Also many talks on ways to avoid getting hurt physically. (we watch "1000 ways to die" on Tv, some interesting You tube videos here!) Dad is a good one at that, over dramatyzing an outcome with vivid details. One thing to tell our boys, never have the temptation to pee on an electric Fence! 

We openly talk about anything that 'can" happen in life. Always giving the WHYS behind why we feel the way we do, even explaning the why behind some of the foolish things kids do - in hopes they get the full picture & take care to avoid thees same mistakes in their own lives. Someday they will leave this nest, our teaching will be done, no longer under our watch. 

Even in our area, Great school district, not rampant with the kinds of issues you describe in your Austrailian area at all, and still half of the parents in our church Home School their children, they are worried of this "worldly" influence, so they BLOCK IT, putting up a bubble around their children. Many of these kids are forbiddden to hang with anyone outside of this bubble. 

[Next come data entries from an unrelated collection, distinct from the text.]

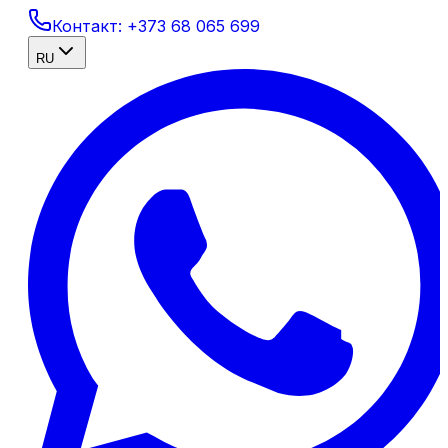
Контакт:
+373 68 065 699
RU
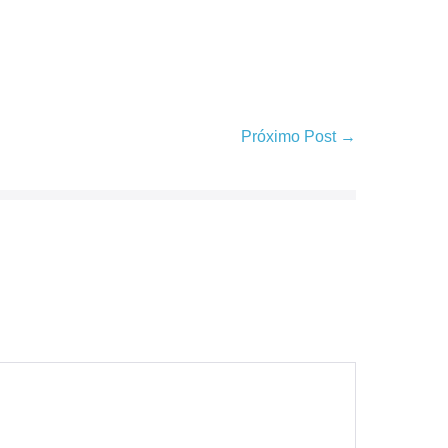
Próximo Post →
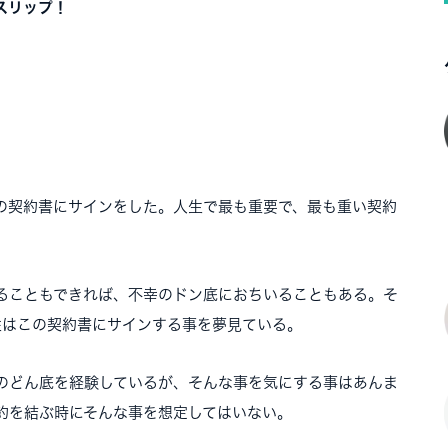
スリップ！
の契約書にサインをした。人生で最も重要で、最も重い契約
ることもできれば、不幸のドン底におちいることもある。そ
性はこの契約書にサインする事を夢見ている。
のどん底を経験しているが、そんな事を気にする事はあんま
約を結ぶ時にそんな事を想定してはいない。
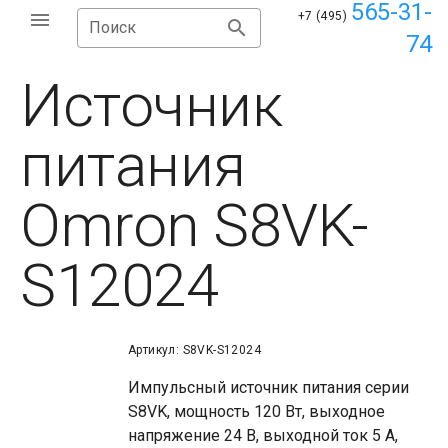
565-31-
+7 (495)
Поиск
74
Источник
питания
Omron S8VK-
S12024
Артикул: S8VK-S12024
Импульсный источник питания серии
S8VK, мощность 120 Вт, выходное
напряжение 24 В, выходной ток 5 A,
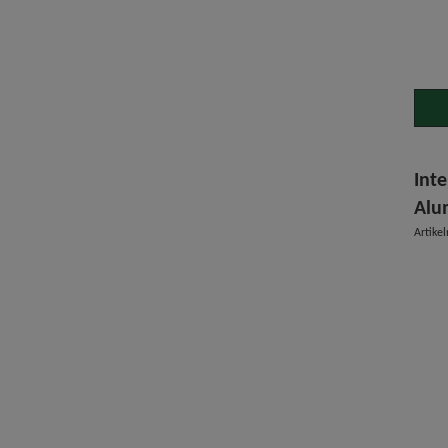
Inte
Alu
Artik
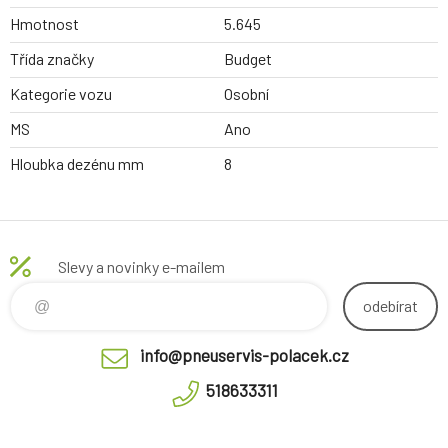
Hmotnost
5.645
Třída značky
Budget
Kategorie vozu
Osobní
MS
Ano
Hloubka dezénu mm
8
Slevy a novinky e-mailem
odebírat
info@pneuservis-polacek.cz
518633311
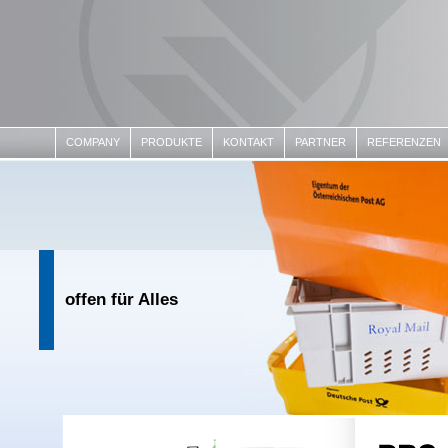
COMPANY
PRODUKTE
KONTAKT
PARTNER
REFERENZEN
offen für Alles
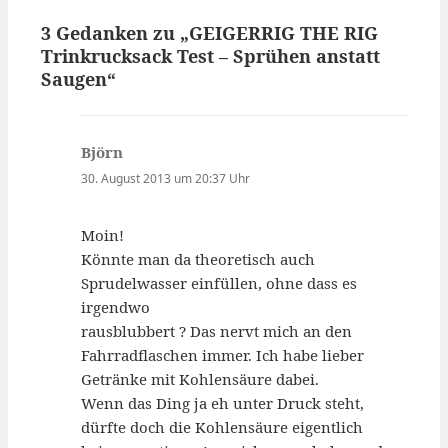
3 Gedanken zu „GEIGERRIG THE RIG
Trinkrucksack Test – Sprühen anstatt
Saugen“
Björn
sagt:
30. August 2013 um 20:37 Uhr
Moin!
Könnte man da theoretisch auch
Sprudelwasser einfüllen, ohne dass es
irgendwo
rausblubbert ? Das nervt mich an den
Fahrradflaschen immer. Ich habe lieber
Getränke mit Kohlensäure dabei.
Wenn das Ding ja eh unter Druck steht,
dürfte doch die Kohlensäure eigentlich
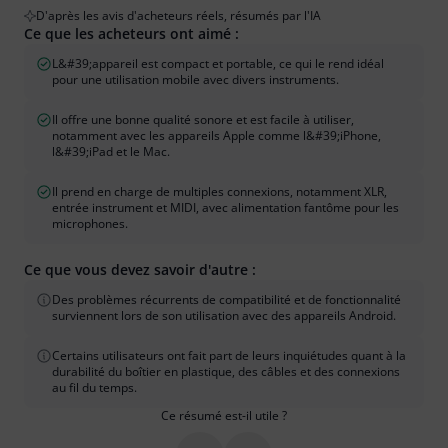
D'après les avis d'acheteurs réels, résumés par l'IA
Ce que les acheteurs ont aimé :
L&#39;appareil est compact et portable, ce qui le rend idéal
pour une utilisation mobile avec divers instruments.
Il offre une bonne qualité sonore et est facile à utiliser,
notamment avec les appareils Apple comme l&#39;iPhone,
l&#39;iPad et le Mac.
Il prend en charge de multiples connexions, notamment XLR,
entrée instrument et MIDI, avec alimentation fantôme pour les
microphones.
Ce que vous devez savoir d'autre :
Des problèmes récurrents de compatibilité et de fonctionnalité
surviennent lors de son utilisation avec des appareils Android.
Certains utilisateurs ont fait part de leurs inquiétudes quant à la
durabilité du boîtier en plastique, des câbles et des connexions
au fil du temps.
Ce résumé est-il utile ?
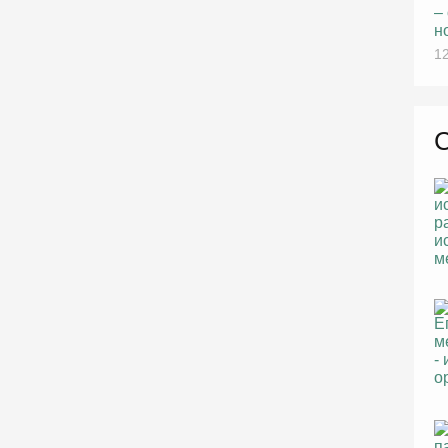
–
н
12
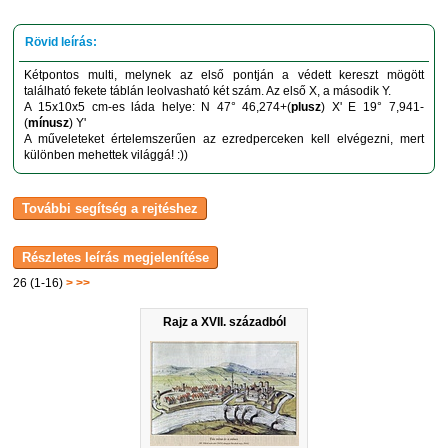
Kétpontos multi, melynek az első pontján a védett kereszt mögött
található fekete táblán leolvasható két szám. Az első X, a második Y.
A 15x10x5 cm-es láda helye: N 47° 46,274+(
plusz
) X' E 19° 7,941-
(
mínusz
) Y'
A műveleteket értelemszerűen az ezredperceken kell elvégezni, mert
különben mehettek világgá! :))
26 (1-16)
>
>>
Rajz a XVII. századból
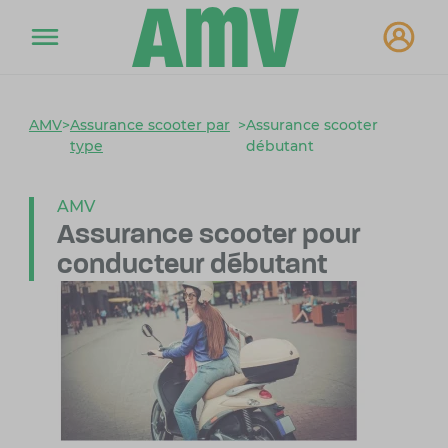
AMV
>
Assurance scooter par
>
Assurance scooter
type
débutant
AMV
Assurance scooter
pour
conducteur débutant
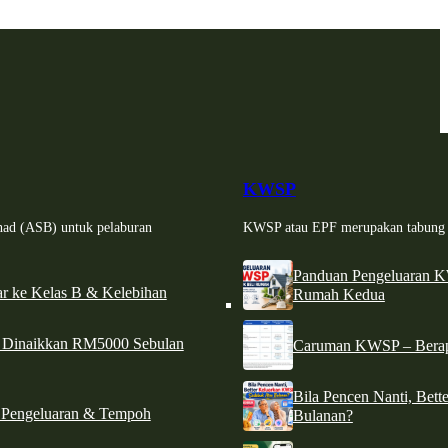
KWSP
had (ASB) untuk pelaburan
KWSP atau EPF merupakan tabung si
Panduan Pengeluaran 
r ke Kelas B & Kelebihan
Rumah Kedua
d Dinaikkan RM5000 Sebulan
Caruman KWSP – Berapa
Bila Pencen Nanti, Bet
 Pengeluaran & Tempoh
Bulanan?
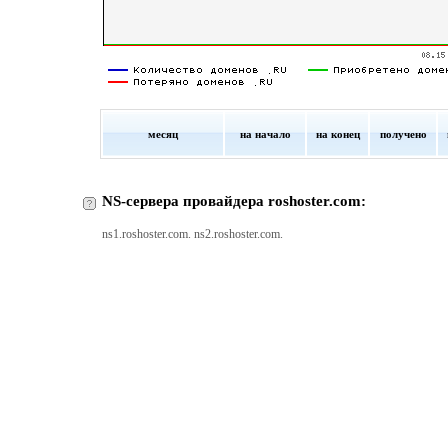
месяц
на начало
на конец
получено
NS-сервера провайдера roshoster.com:
ns1.roshoster.com. ns2.roshoster.com.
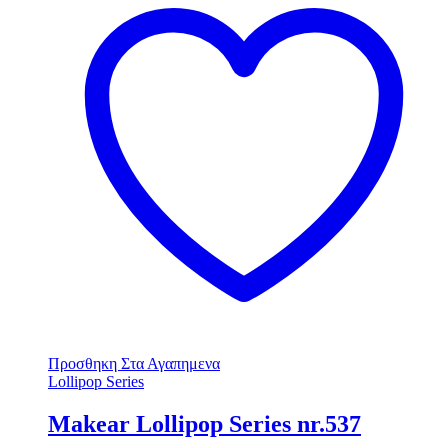
Προσθηκη Στα Αγαπημενα
Lollipop Series
Makear Lollipop Series nr.537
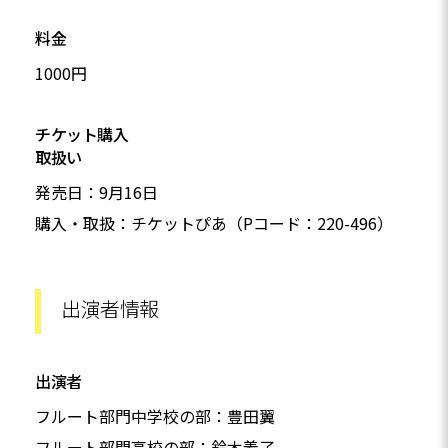
料金
1000円
チケット購入
取扱い
発売日：9月16日
購入・取扱：チケットぴあ（Pコード：220-496）
出演者情報
出演者
フルート部門中学校の部：豊田翼
フルート部門高校の部：鈴木義了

I think this is going way too far. Even my oldest son who is very involved with the Church, sings & leads worship even, disagrees. He is more interested in helping the messed up kids in school who are into drugs, sex, angry & lost, who cut themselves, always tried to show these people he cared, than just hanging with the Flock where it is safe & we are sheltered from "bad" things. All the Home schooling angers him. It helps that He has always been one who was not influenced by any peer pressure, very strong minded. He purposely choose a secular college for these reasons. If your child is not, and easily influenced though, could be more danger in allowing them too much freedom. 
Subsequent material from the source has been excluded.